Relay-Version: version B 2.10 5/3/83; site utzoo.UUCP
Posting-Version: version B 2.10.2 9/18/84; site brl-tgr.ARPA
Path: utzoo!watmath!clyde!burl!ulysses!allegra!mit-eddie!think!harvard!seismo!brl-tgr!gwyn
From: gwyn@brl-tgr.ARPA (Doug Gwyn <gwyn>)
Newsgroups: net.unix-wizards
Subject: Re: Extended file system / File locking on networks
Message-ID: <1106@brl-tgr.ARPA>
Date: Mon, 30-Dec-85 10:16:21 EST
Article-I.D.: brl-tgr.1106
Posted: Mon Dec 30 10:16:21 1985
Date-Received: Wed, 1-Jan-86 00:42:33 EST
References: <910@brl-tgr.ARPA> <2adcce15.1de6@apollo.uucp> <1011@brl-tgr.ARPA> <371@l5.uucp>
Organization: Ballistic Research Lab
Lines: 43

> Note that 4.2BSD also has file locking support, and that it doesn't work
> on NFS, and that so few programs break because of this that it's not
> worth mentioning.  How many things really use Sys V file locking?

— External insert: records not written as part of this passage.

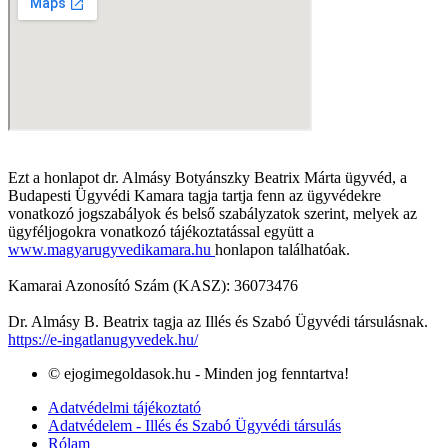
Ezt a honlapot dr. Almásy Botyánszky Beatrix Márta ügyvéd, a
Budapesti Ügyvédi Kamara tagja tartja fenn az ügyvédekre
vonatkozó jogszabályok és belső szabályzatok szerint, melyek az
ügyféljogokra vonatkozó tájékoztatással együtt a
www.magyarugyvedikamara.hu
honlapon találhatóak.
Kamarai Azonosító Szám (KASZ): 36073476
Dr. Almásy B. Beatrix tagja az Illés és Szabó Ügyvédi társulásnak.
https://e-ingatlanugyvedek.hu/
© ejogimegoldasok.hu - Minden jog fenntartva!
Adatvédelmi tájékoztató
Adatvédelem - Illés és Szabó Ügyvédi társulás
Rólam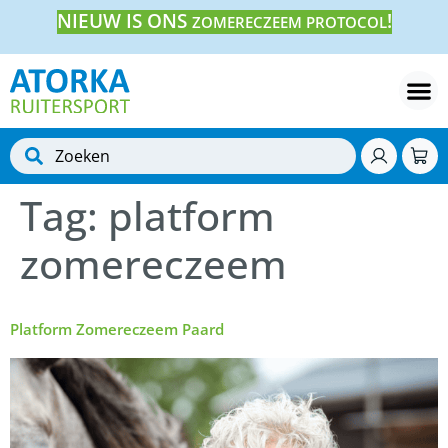
NIEUW IS ONS
!
ZOMERECZEEM PROTOCOL
Tag:
platform
zomereczeem
Platform Zomereczeem Paard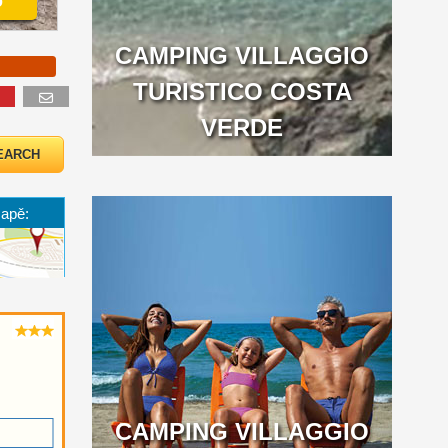
o
CAMPING VILLAGGIO
TURISTICO COSTA
VERDE
mapě:
CAMPING VILLAGGIO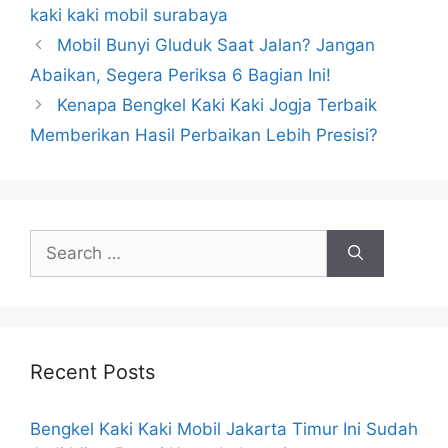
kaki kaki mobil surabaya
Mobil Bunyi Gluduk Saat Jalan? Jangan
Abaikan, Segera Periksa 6 Bagian Ini!
Kenapa Bengkel Kaki Kaki Jogja Terbaik
Memberikan Hasil Perbaikan Lebih Presisi?
Recent Posts
Bengkel Kaki Kaki Mobil Jakarta Timur Ini Sudah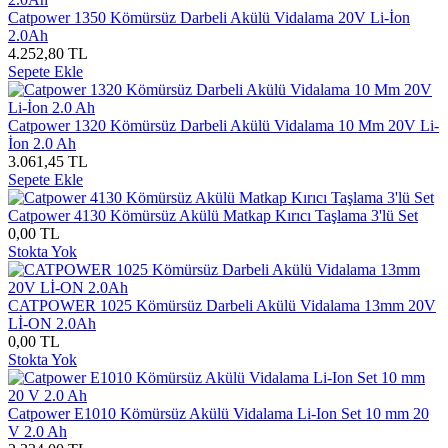
Catpower 1350 Kömürsüz Darbeli Akülü Vidalama 20V Li-İon
2.0Ah
4.252,80 TL
Sepete Ekle
Catpower 1320 Kömürsüz Darbeli Akülü Vidalama 10 Mm 20V Li-
İon 2.0 Ah
3.061,45 TL
Sepete Ekle
Catpower 4130 Kömürsüz Akülü Matkap Kırıcı Taşlama 3'lü Set
0,00 TL
Stokta Yok
CATPOWER 1025 Kömürsüz Darbeli Akülü Vidalama 13mm 20V
Lİ-ON 2.0Ah
0,00 TL
Stokta Yok
Catpower E1010 Kömürsüz Akülü Vidalama Li-Ion Set 10 mm 20
V 2.0 Ah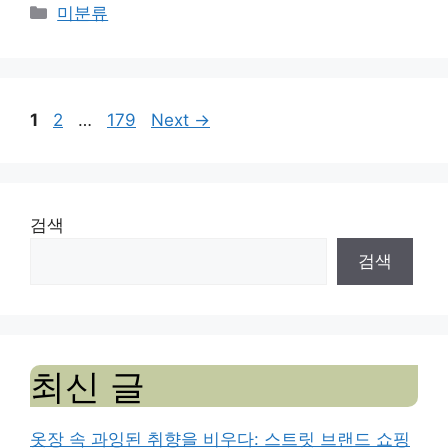
Categories
미분류
Page
Page
Page
1
2
…
179
Next
→
검색
검색
최신 글
옷장 속 과잉된 취향을 비우다: 스트릿 브랜드 쇼핑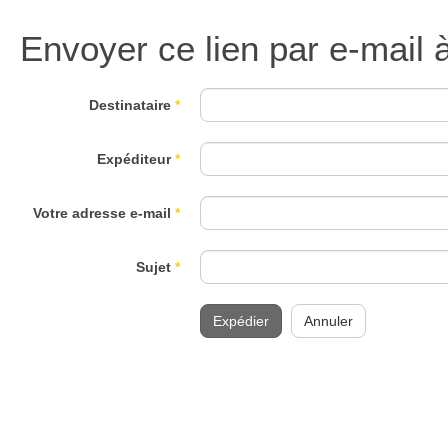
Envoyer ce lien par e-mail 
Destinataire
*
Expéditeur
*
Votre adresse e-mail
*
Sujet
*
Expédier
Annuler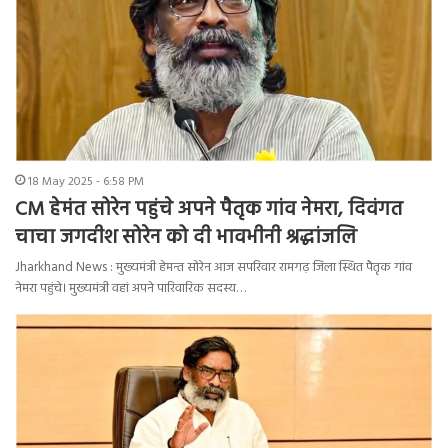
18 May 2025 - 6:58 PM
CM हेमंत सोरेन पहुंचे अपने पैतृक गांव नेमरा, दिवंगत
चाचा जगदीश सोरेन को दी भावभीनी श्रद्धांजलि
Jharkhand News : मुख्यमंत्री हेमन्त सोरेन आज सपरिवार रामगढ़ जिला स्थित पैतृक गांव
नेमरा पहुंचे। मुख्यमंत्री वहां अपने पारिवारिक सदस्य…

If I had it, I'd sure use it.  (RECORD locking more than FILE locking.)
Living on a 4.2BSD kernel, I have no record locking at all (my System V
emulation obviously can't compensate adequately for this lack).  Since
record locking is a recent addition, it is not surprising that previously
existing utilities don't use it; that proves nothing about its possible
future importance.

> Note also that a serious file locking mechanism on a network must provide
> a way for a user program to be notified that the system has broken its lock.
> This situation occurs when a process locks a file on another machine, 
> and a comm link between the two machines goes down.  You clearly can't
> keep your database down for hours while AT&T (grin) puts your long line
> back in service, so the lock arbiter reluctantly breaks the lock.  (It
> can't tell if your machine crashed or whether it was just a comm
> line failure anyway.)  Now everybody can get at the file OK, but when the
> comm link comes back up, the process will think it owns the lock and
> will muck with the file.  So far nobody has designed a mechanism to tell
> the process that this has happened, which means to be safe the system must
> kill -9 any such process when this happens (e.g. it must make it *look*
> like the system or process really did crash, even though it was just a
> comm link failure).  I'm not sure how you even *detect* this situation
> though.

I don't see a big problem.  There are three possible cases of failure:
(1)  System owning the data crashes.  In this case, the remote process
will soon peform an I/O on the locked record/file (if it doesn't, you
have a problem even on a single system) which will fail (should return
EIO; could generate a signal instead, I suppose).  The regular failure
recovery should suffice (involves freeing locks, perhaps as a side-effect
of closing the file descriptor, perhaps automatically upon I/O error).
(2)  Communication link crashes.  (3)  Remote system crashes after
planting a lock.  Cases (2) and (3) are the interesting ones, but they
can be easily handled by simply pinging the locking system when a lock
conflict occurs.  (Various strategies could be used to reduce pinging
frequency, if desired, but I don't think it would be necessary.)  If the
locker denies knowledge of the lock, then void it locally and proceed.

The above approach probably doesn't work on stateless remote file
systems such as NFS, but this started out as a general RFS discussion.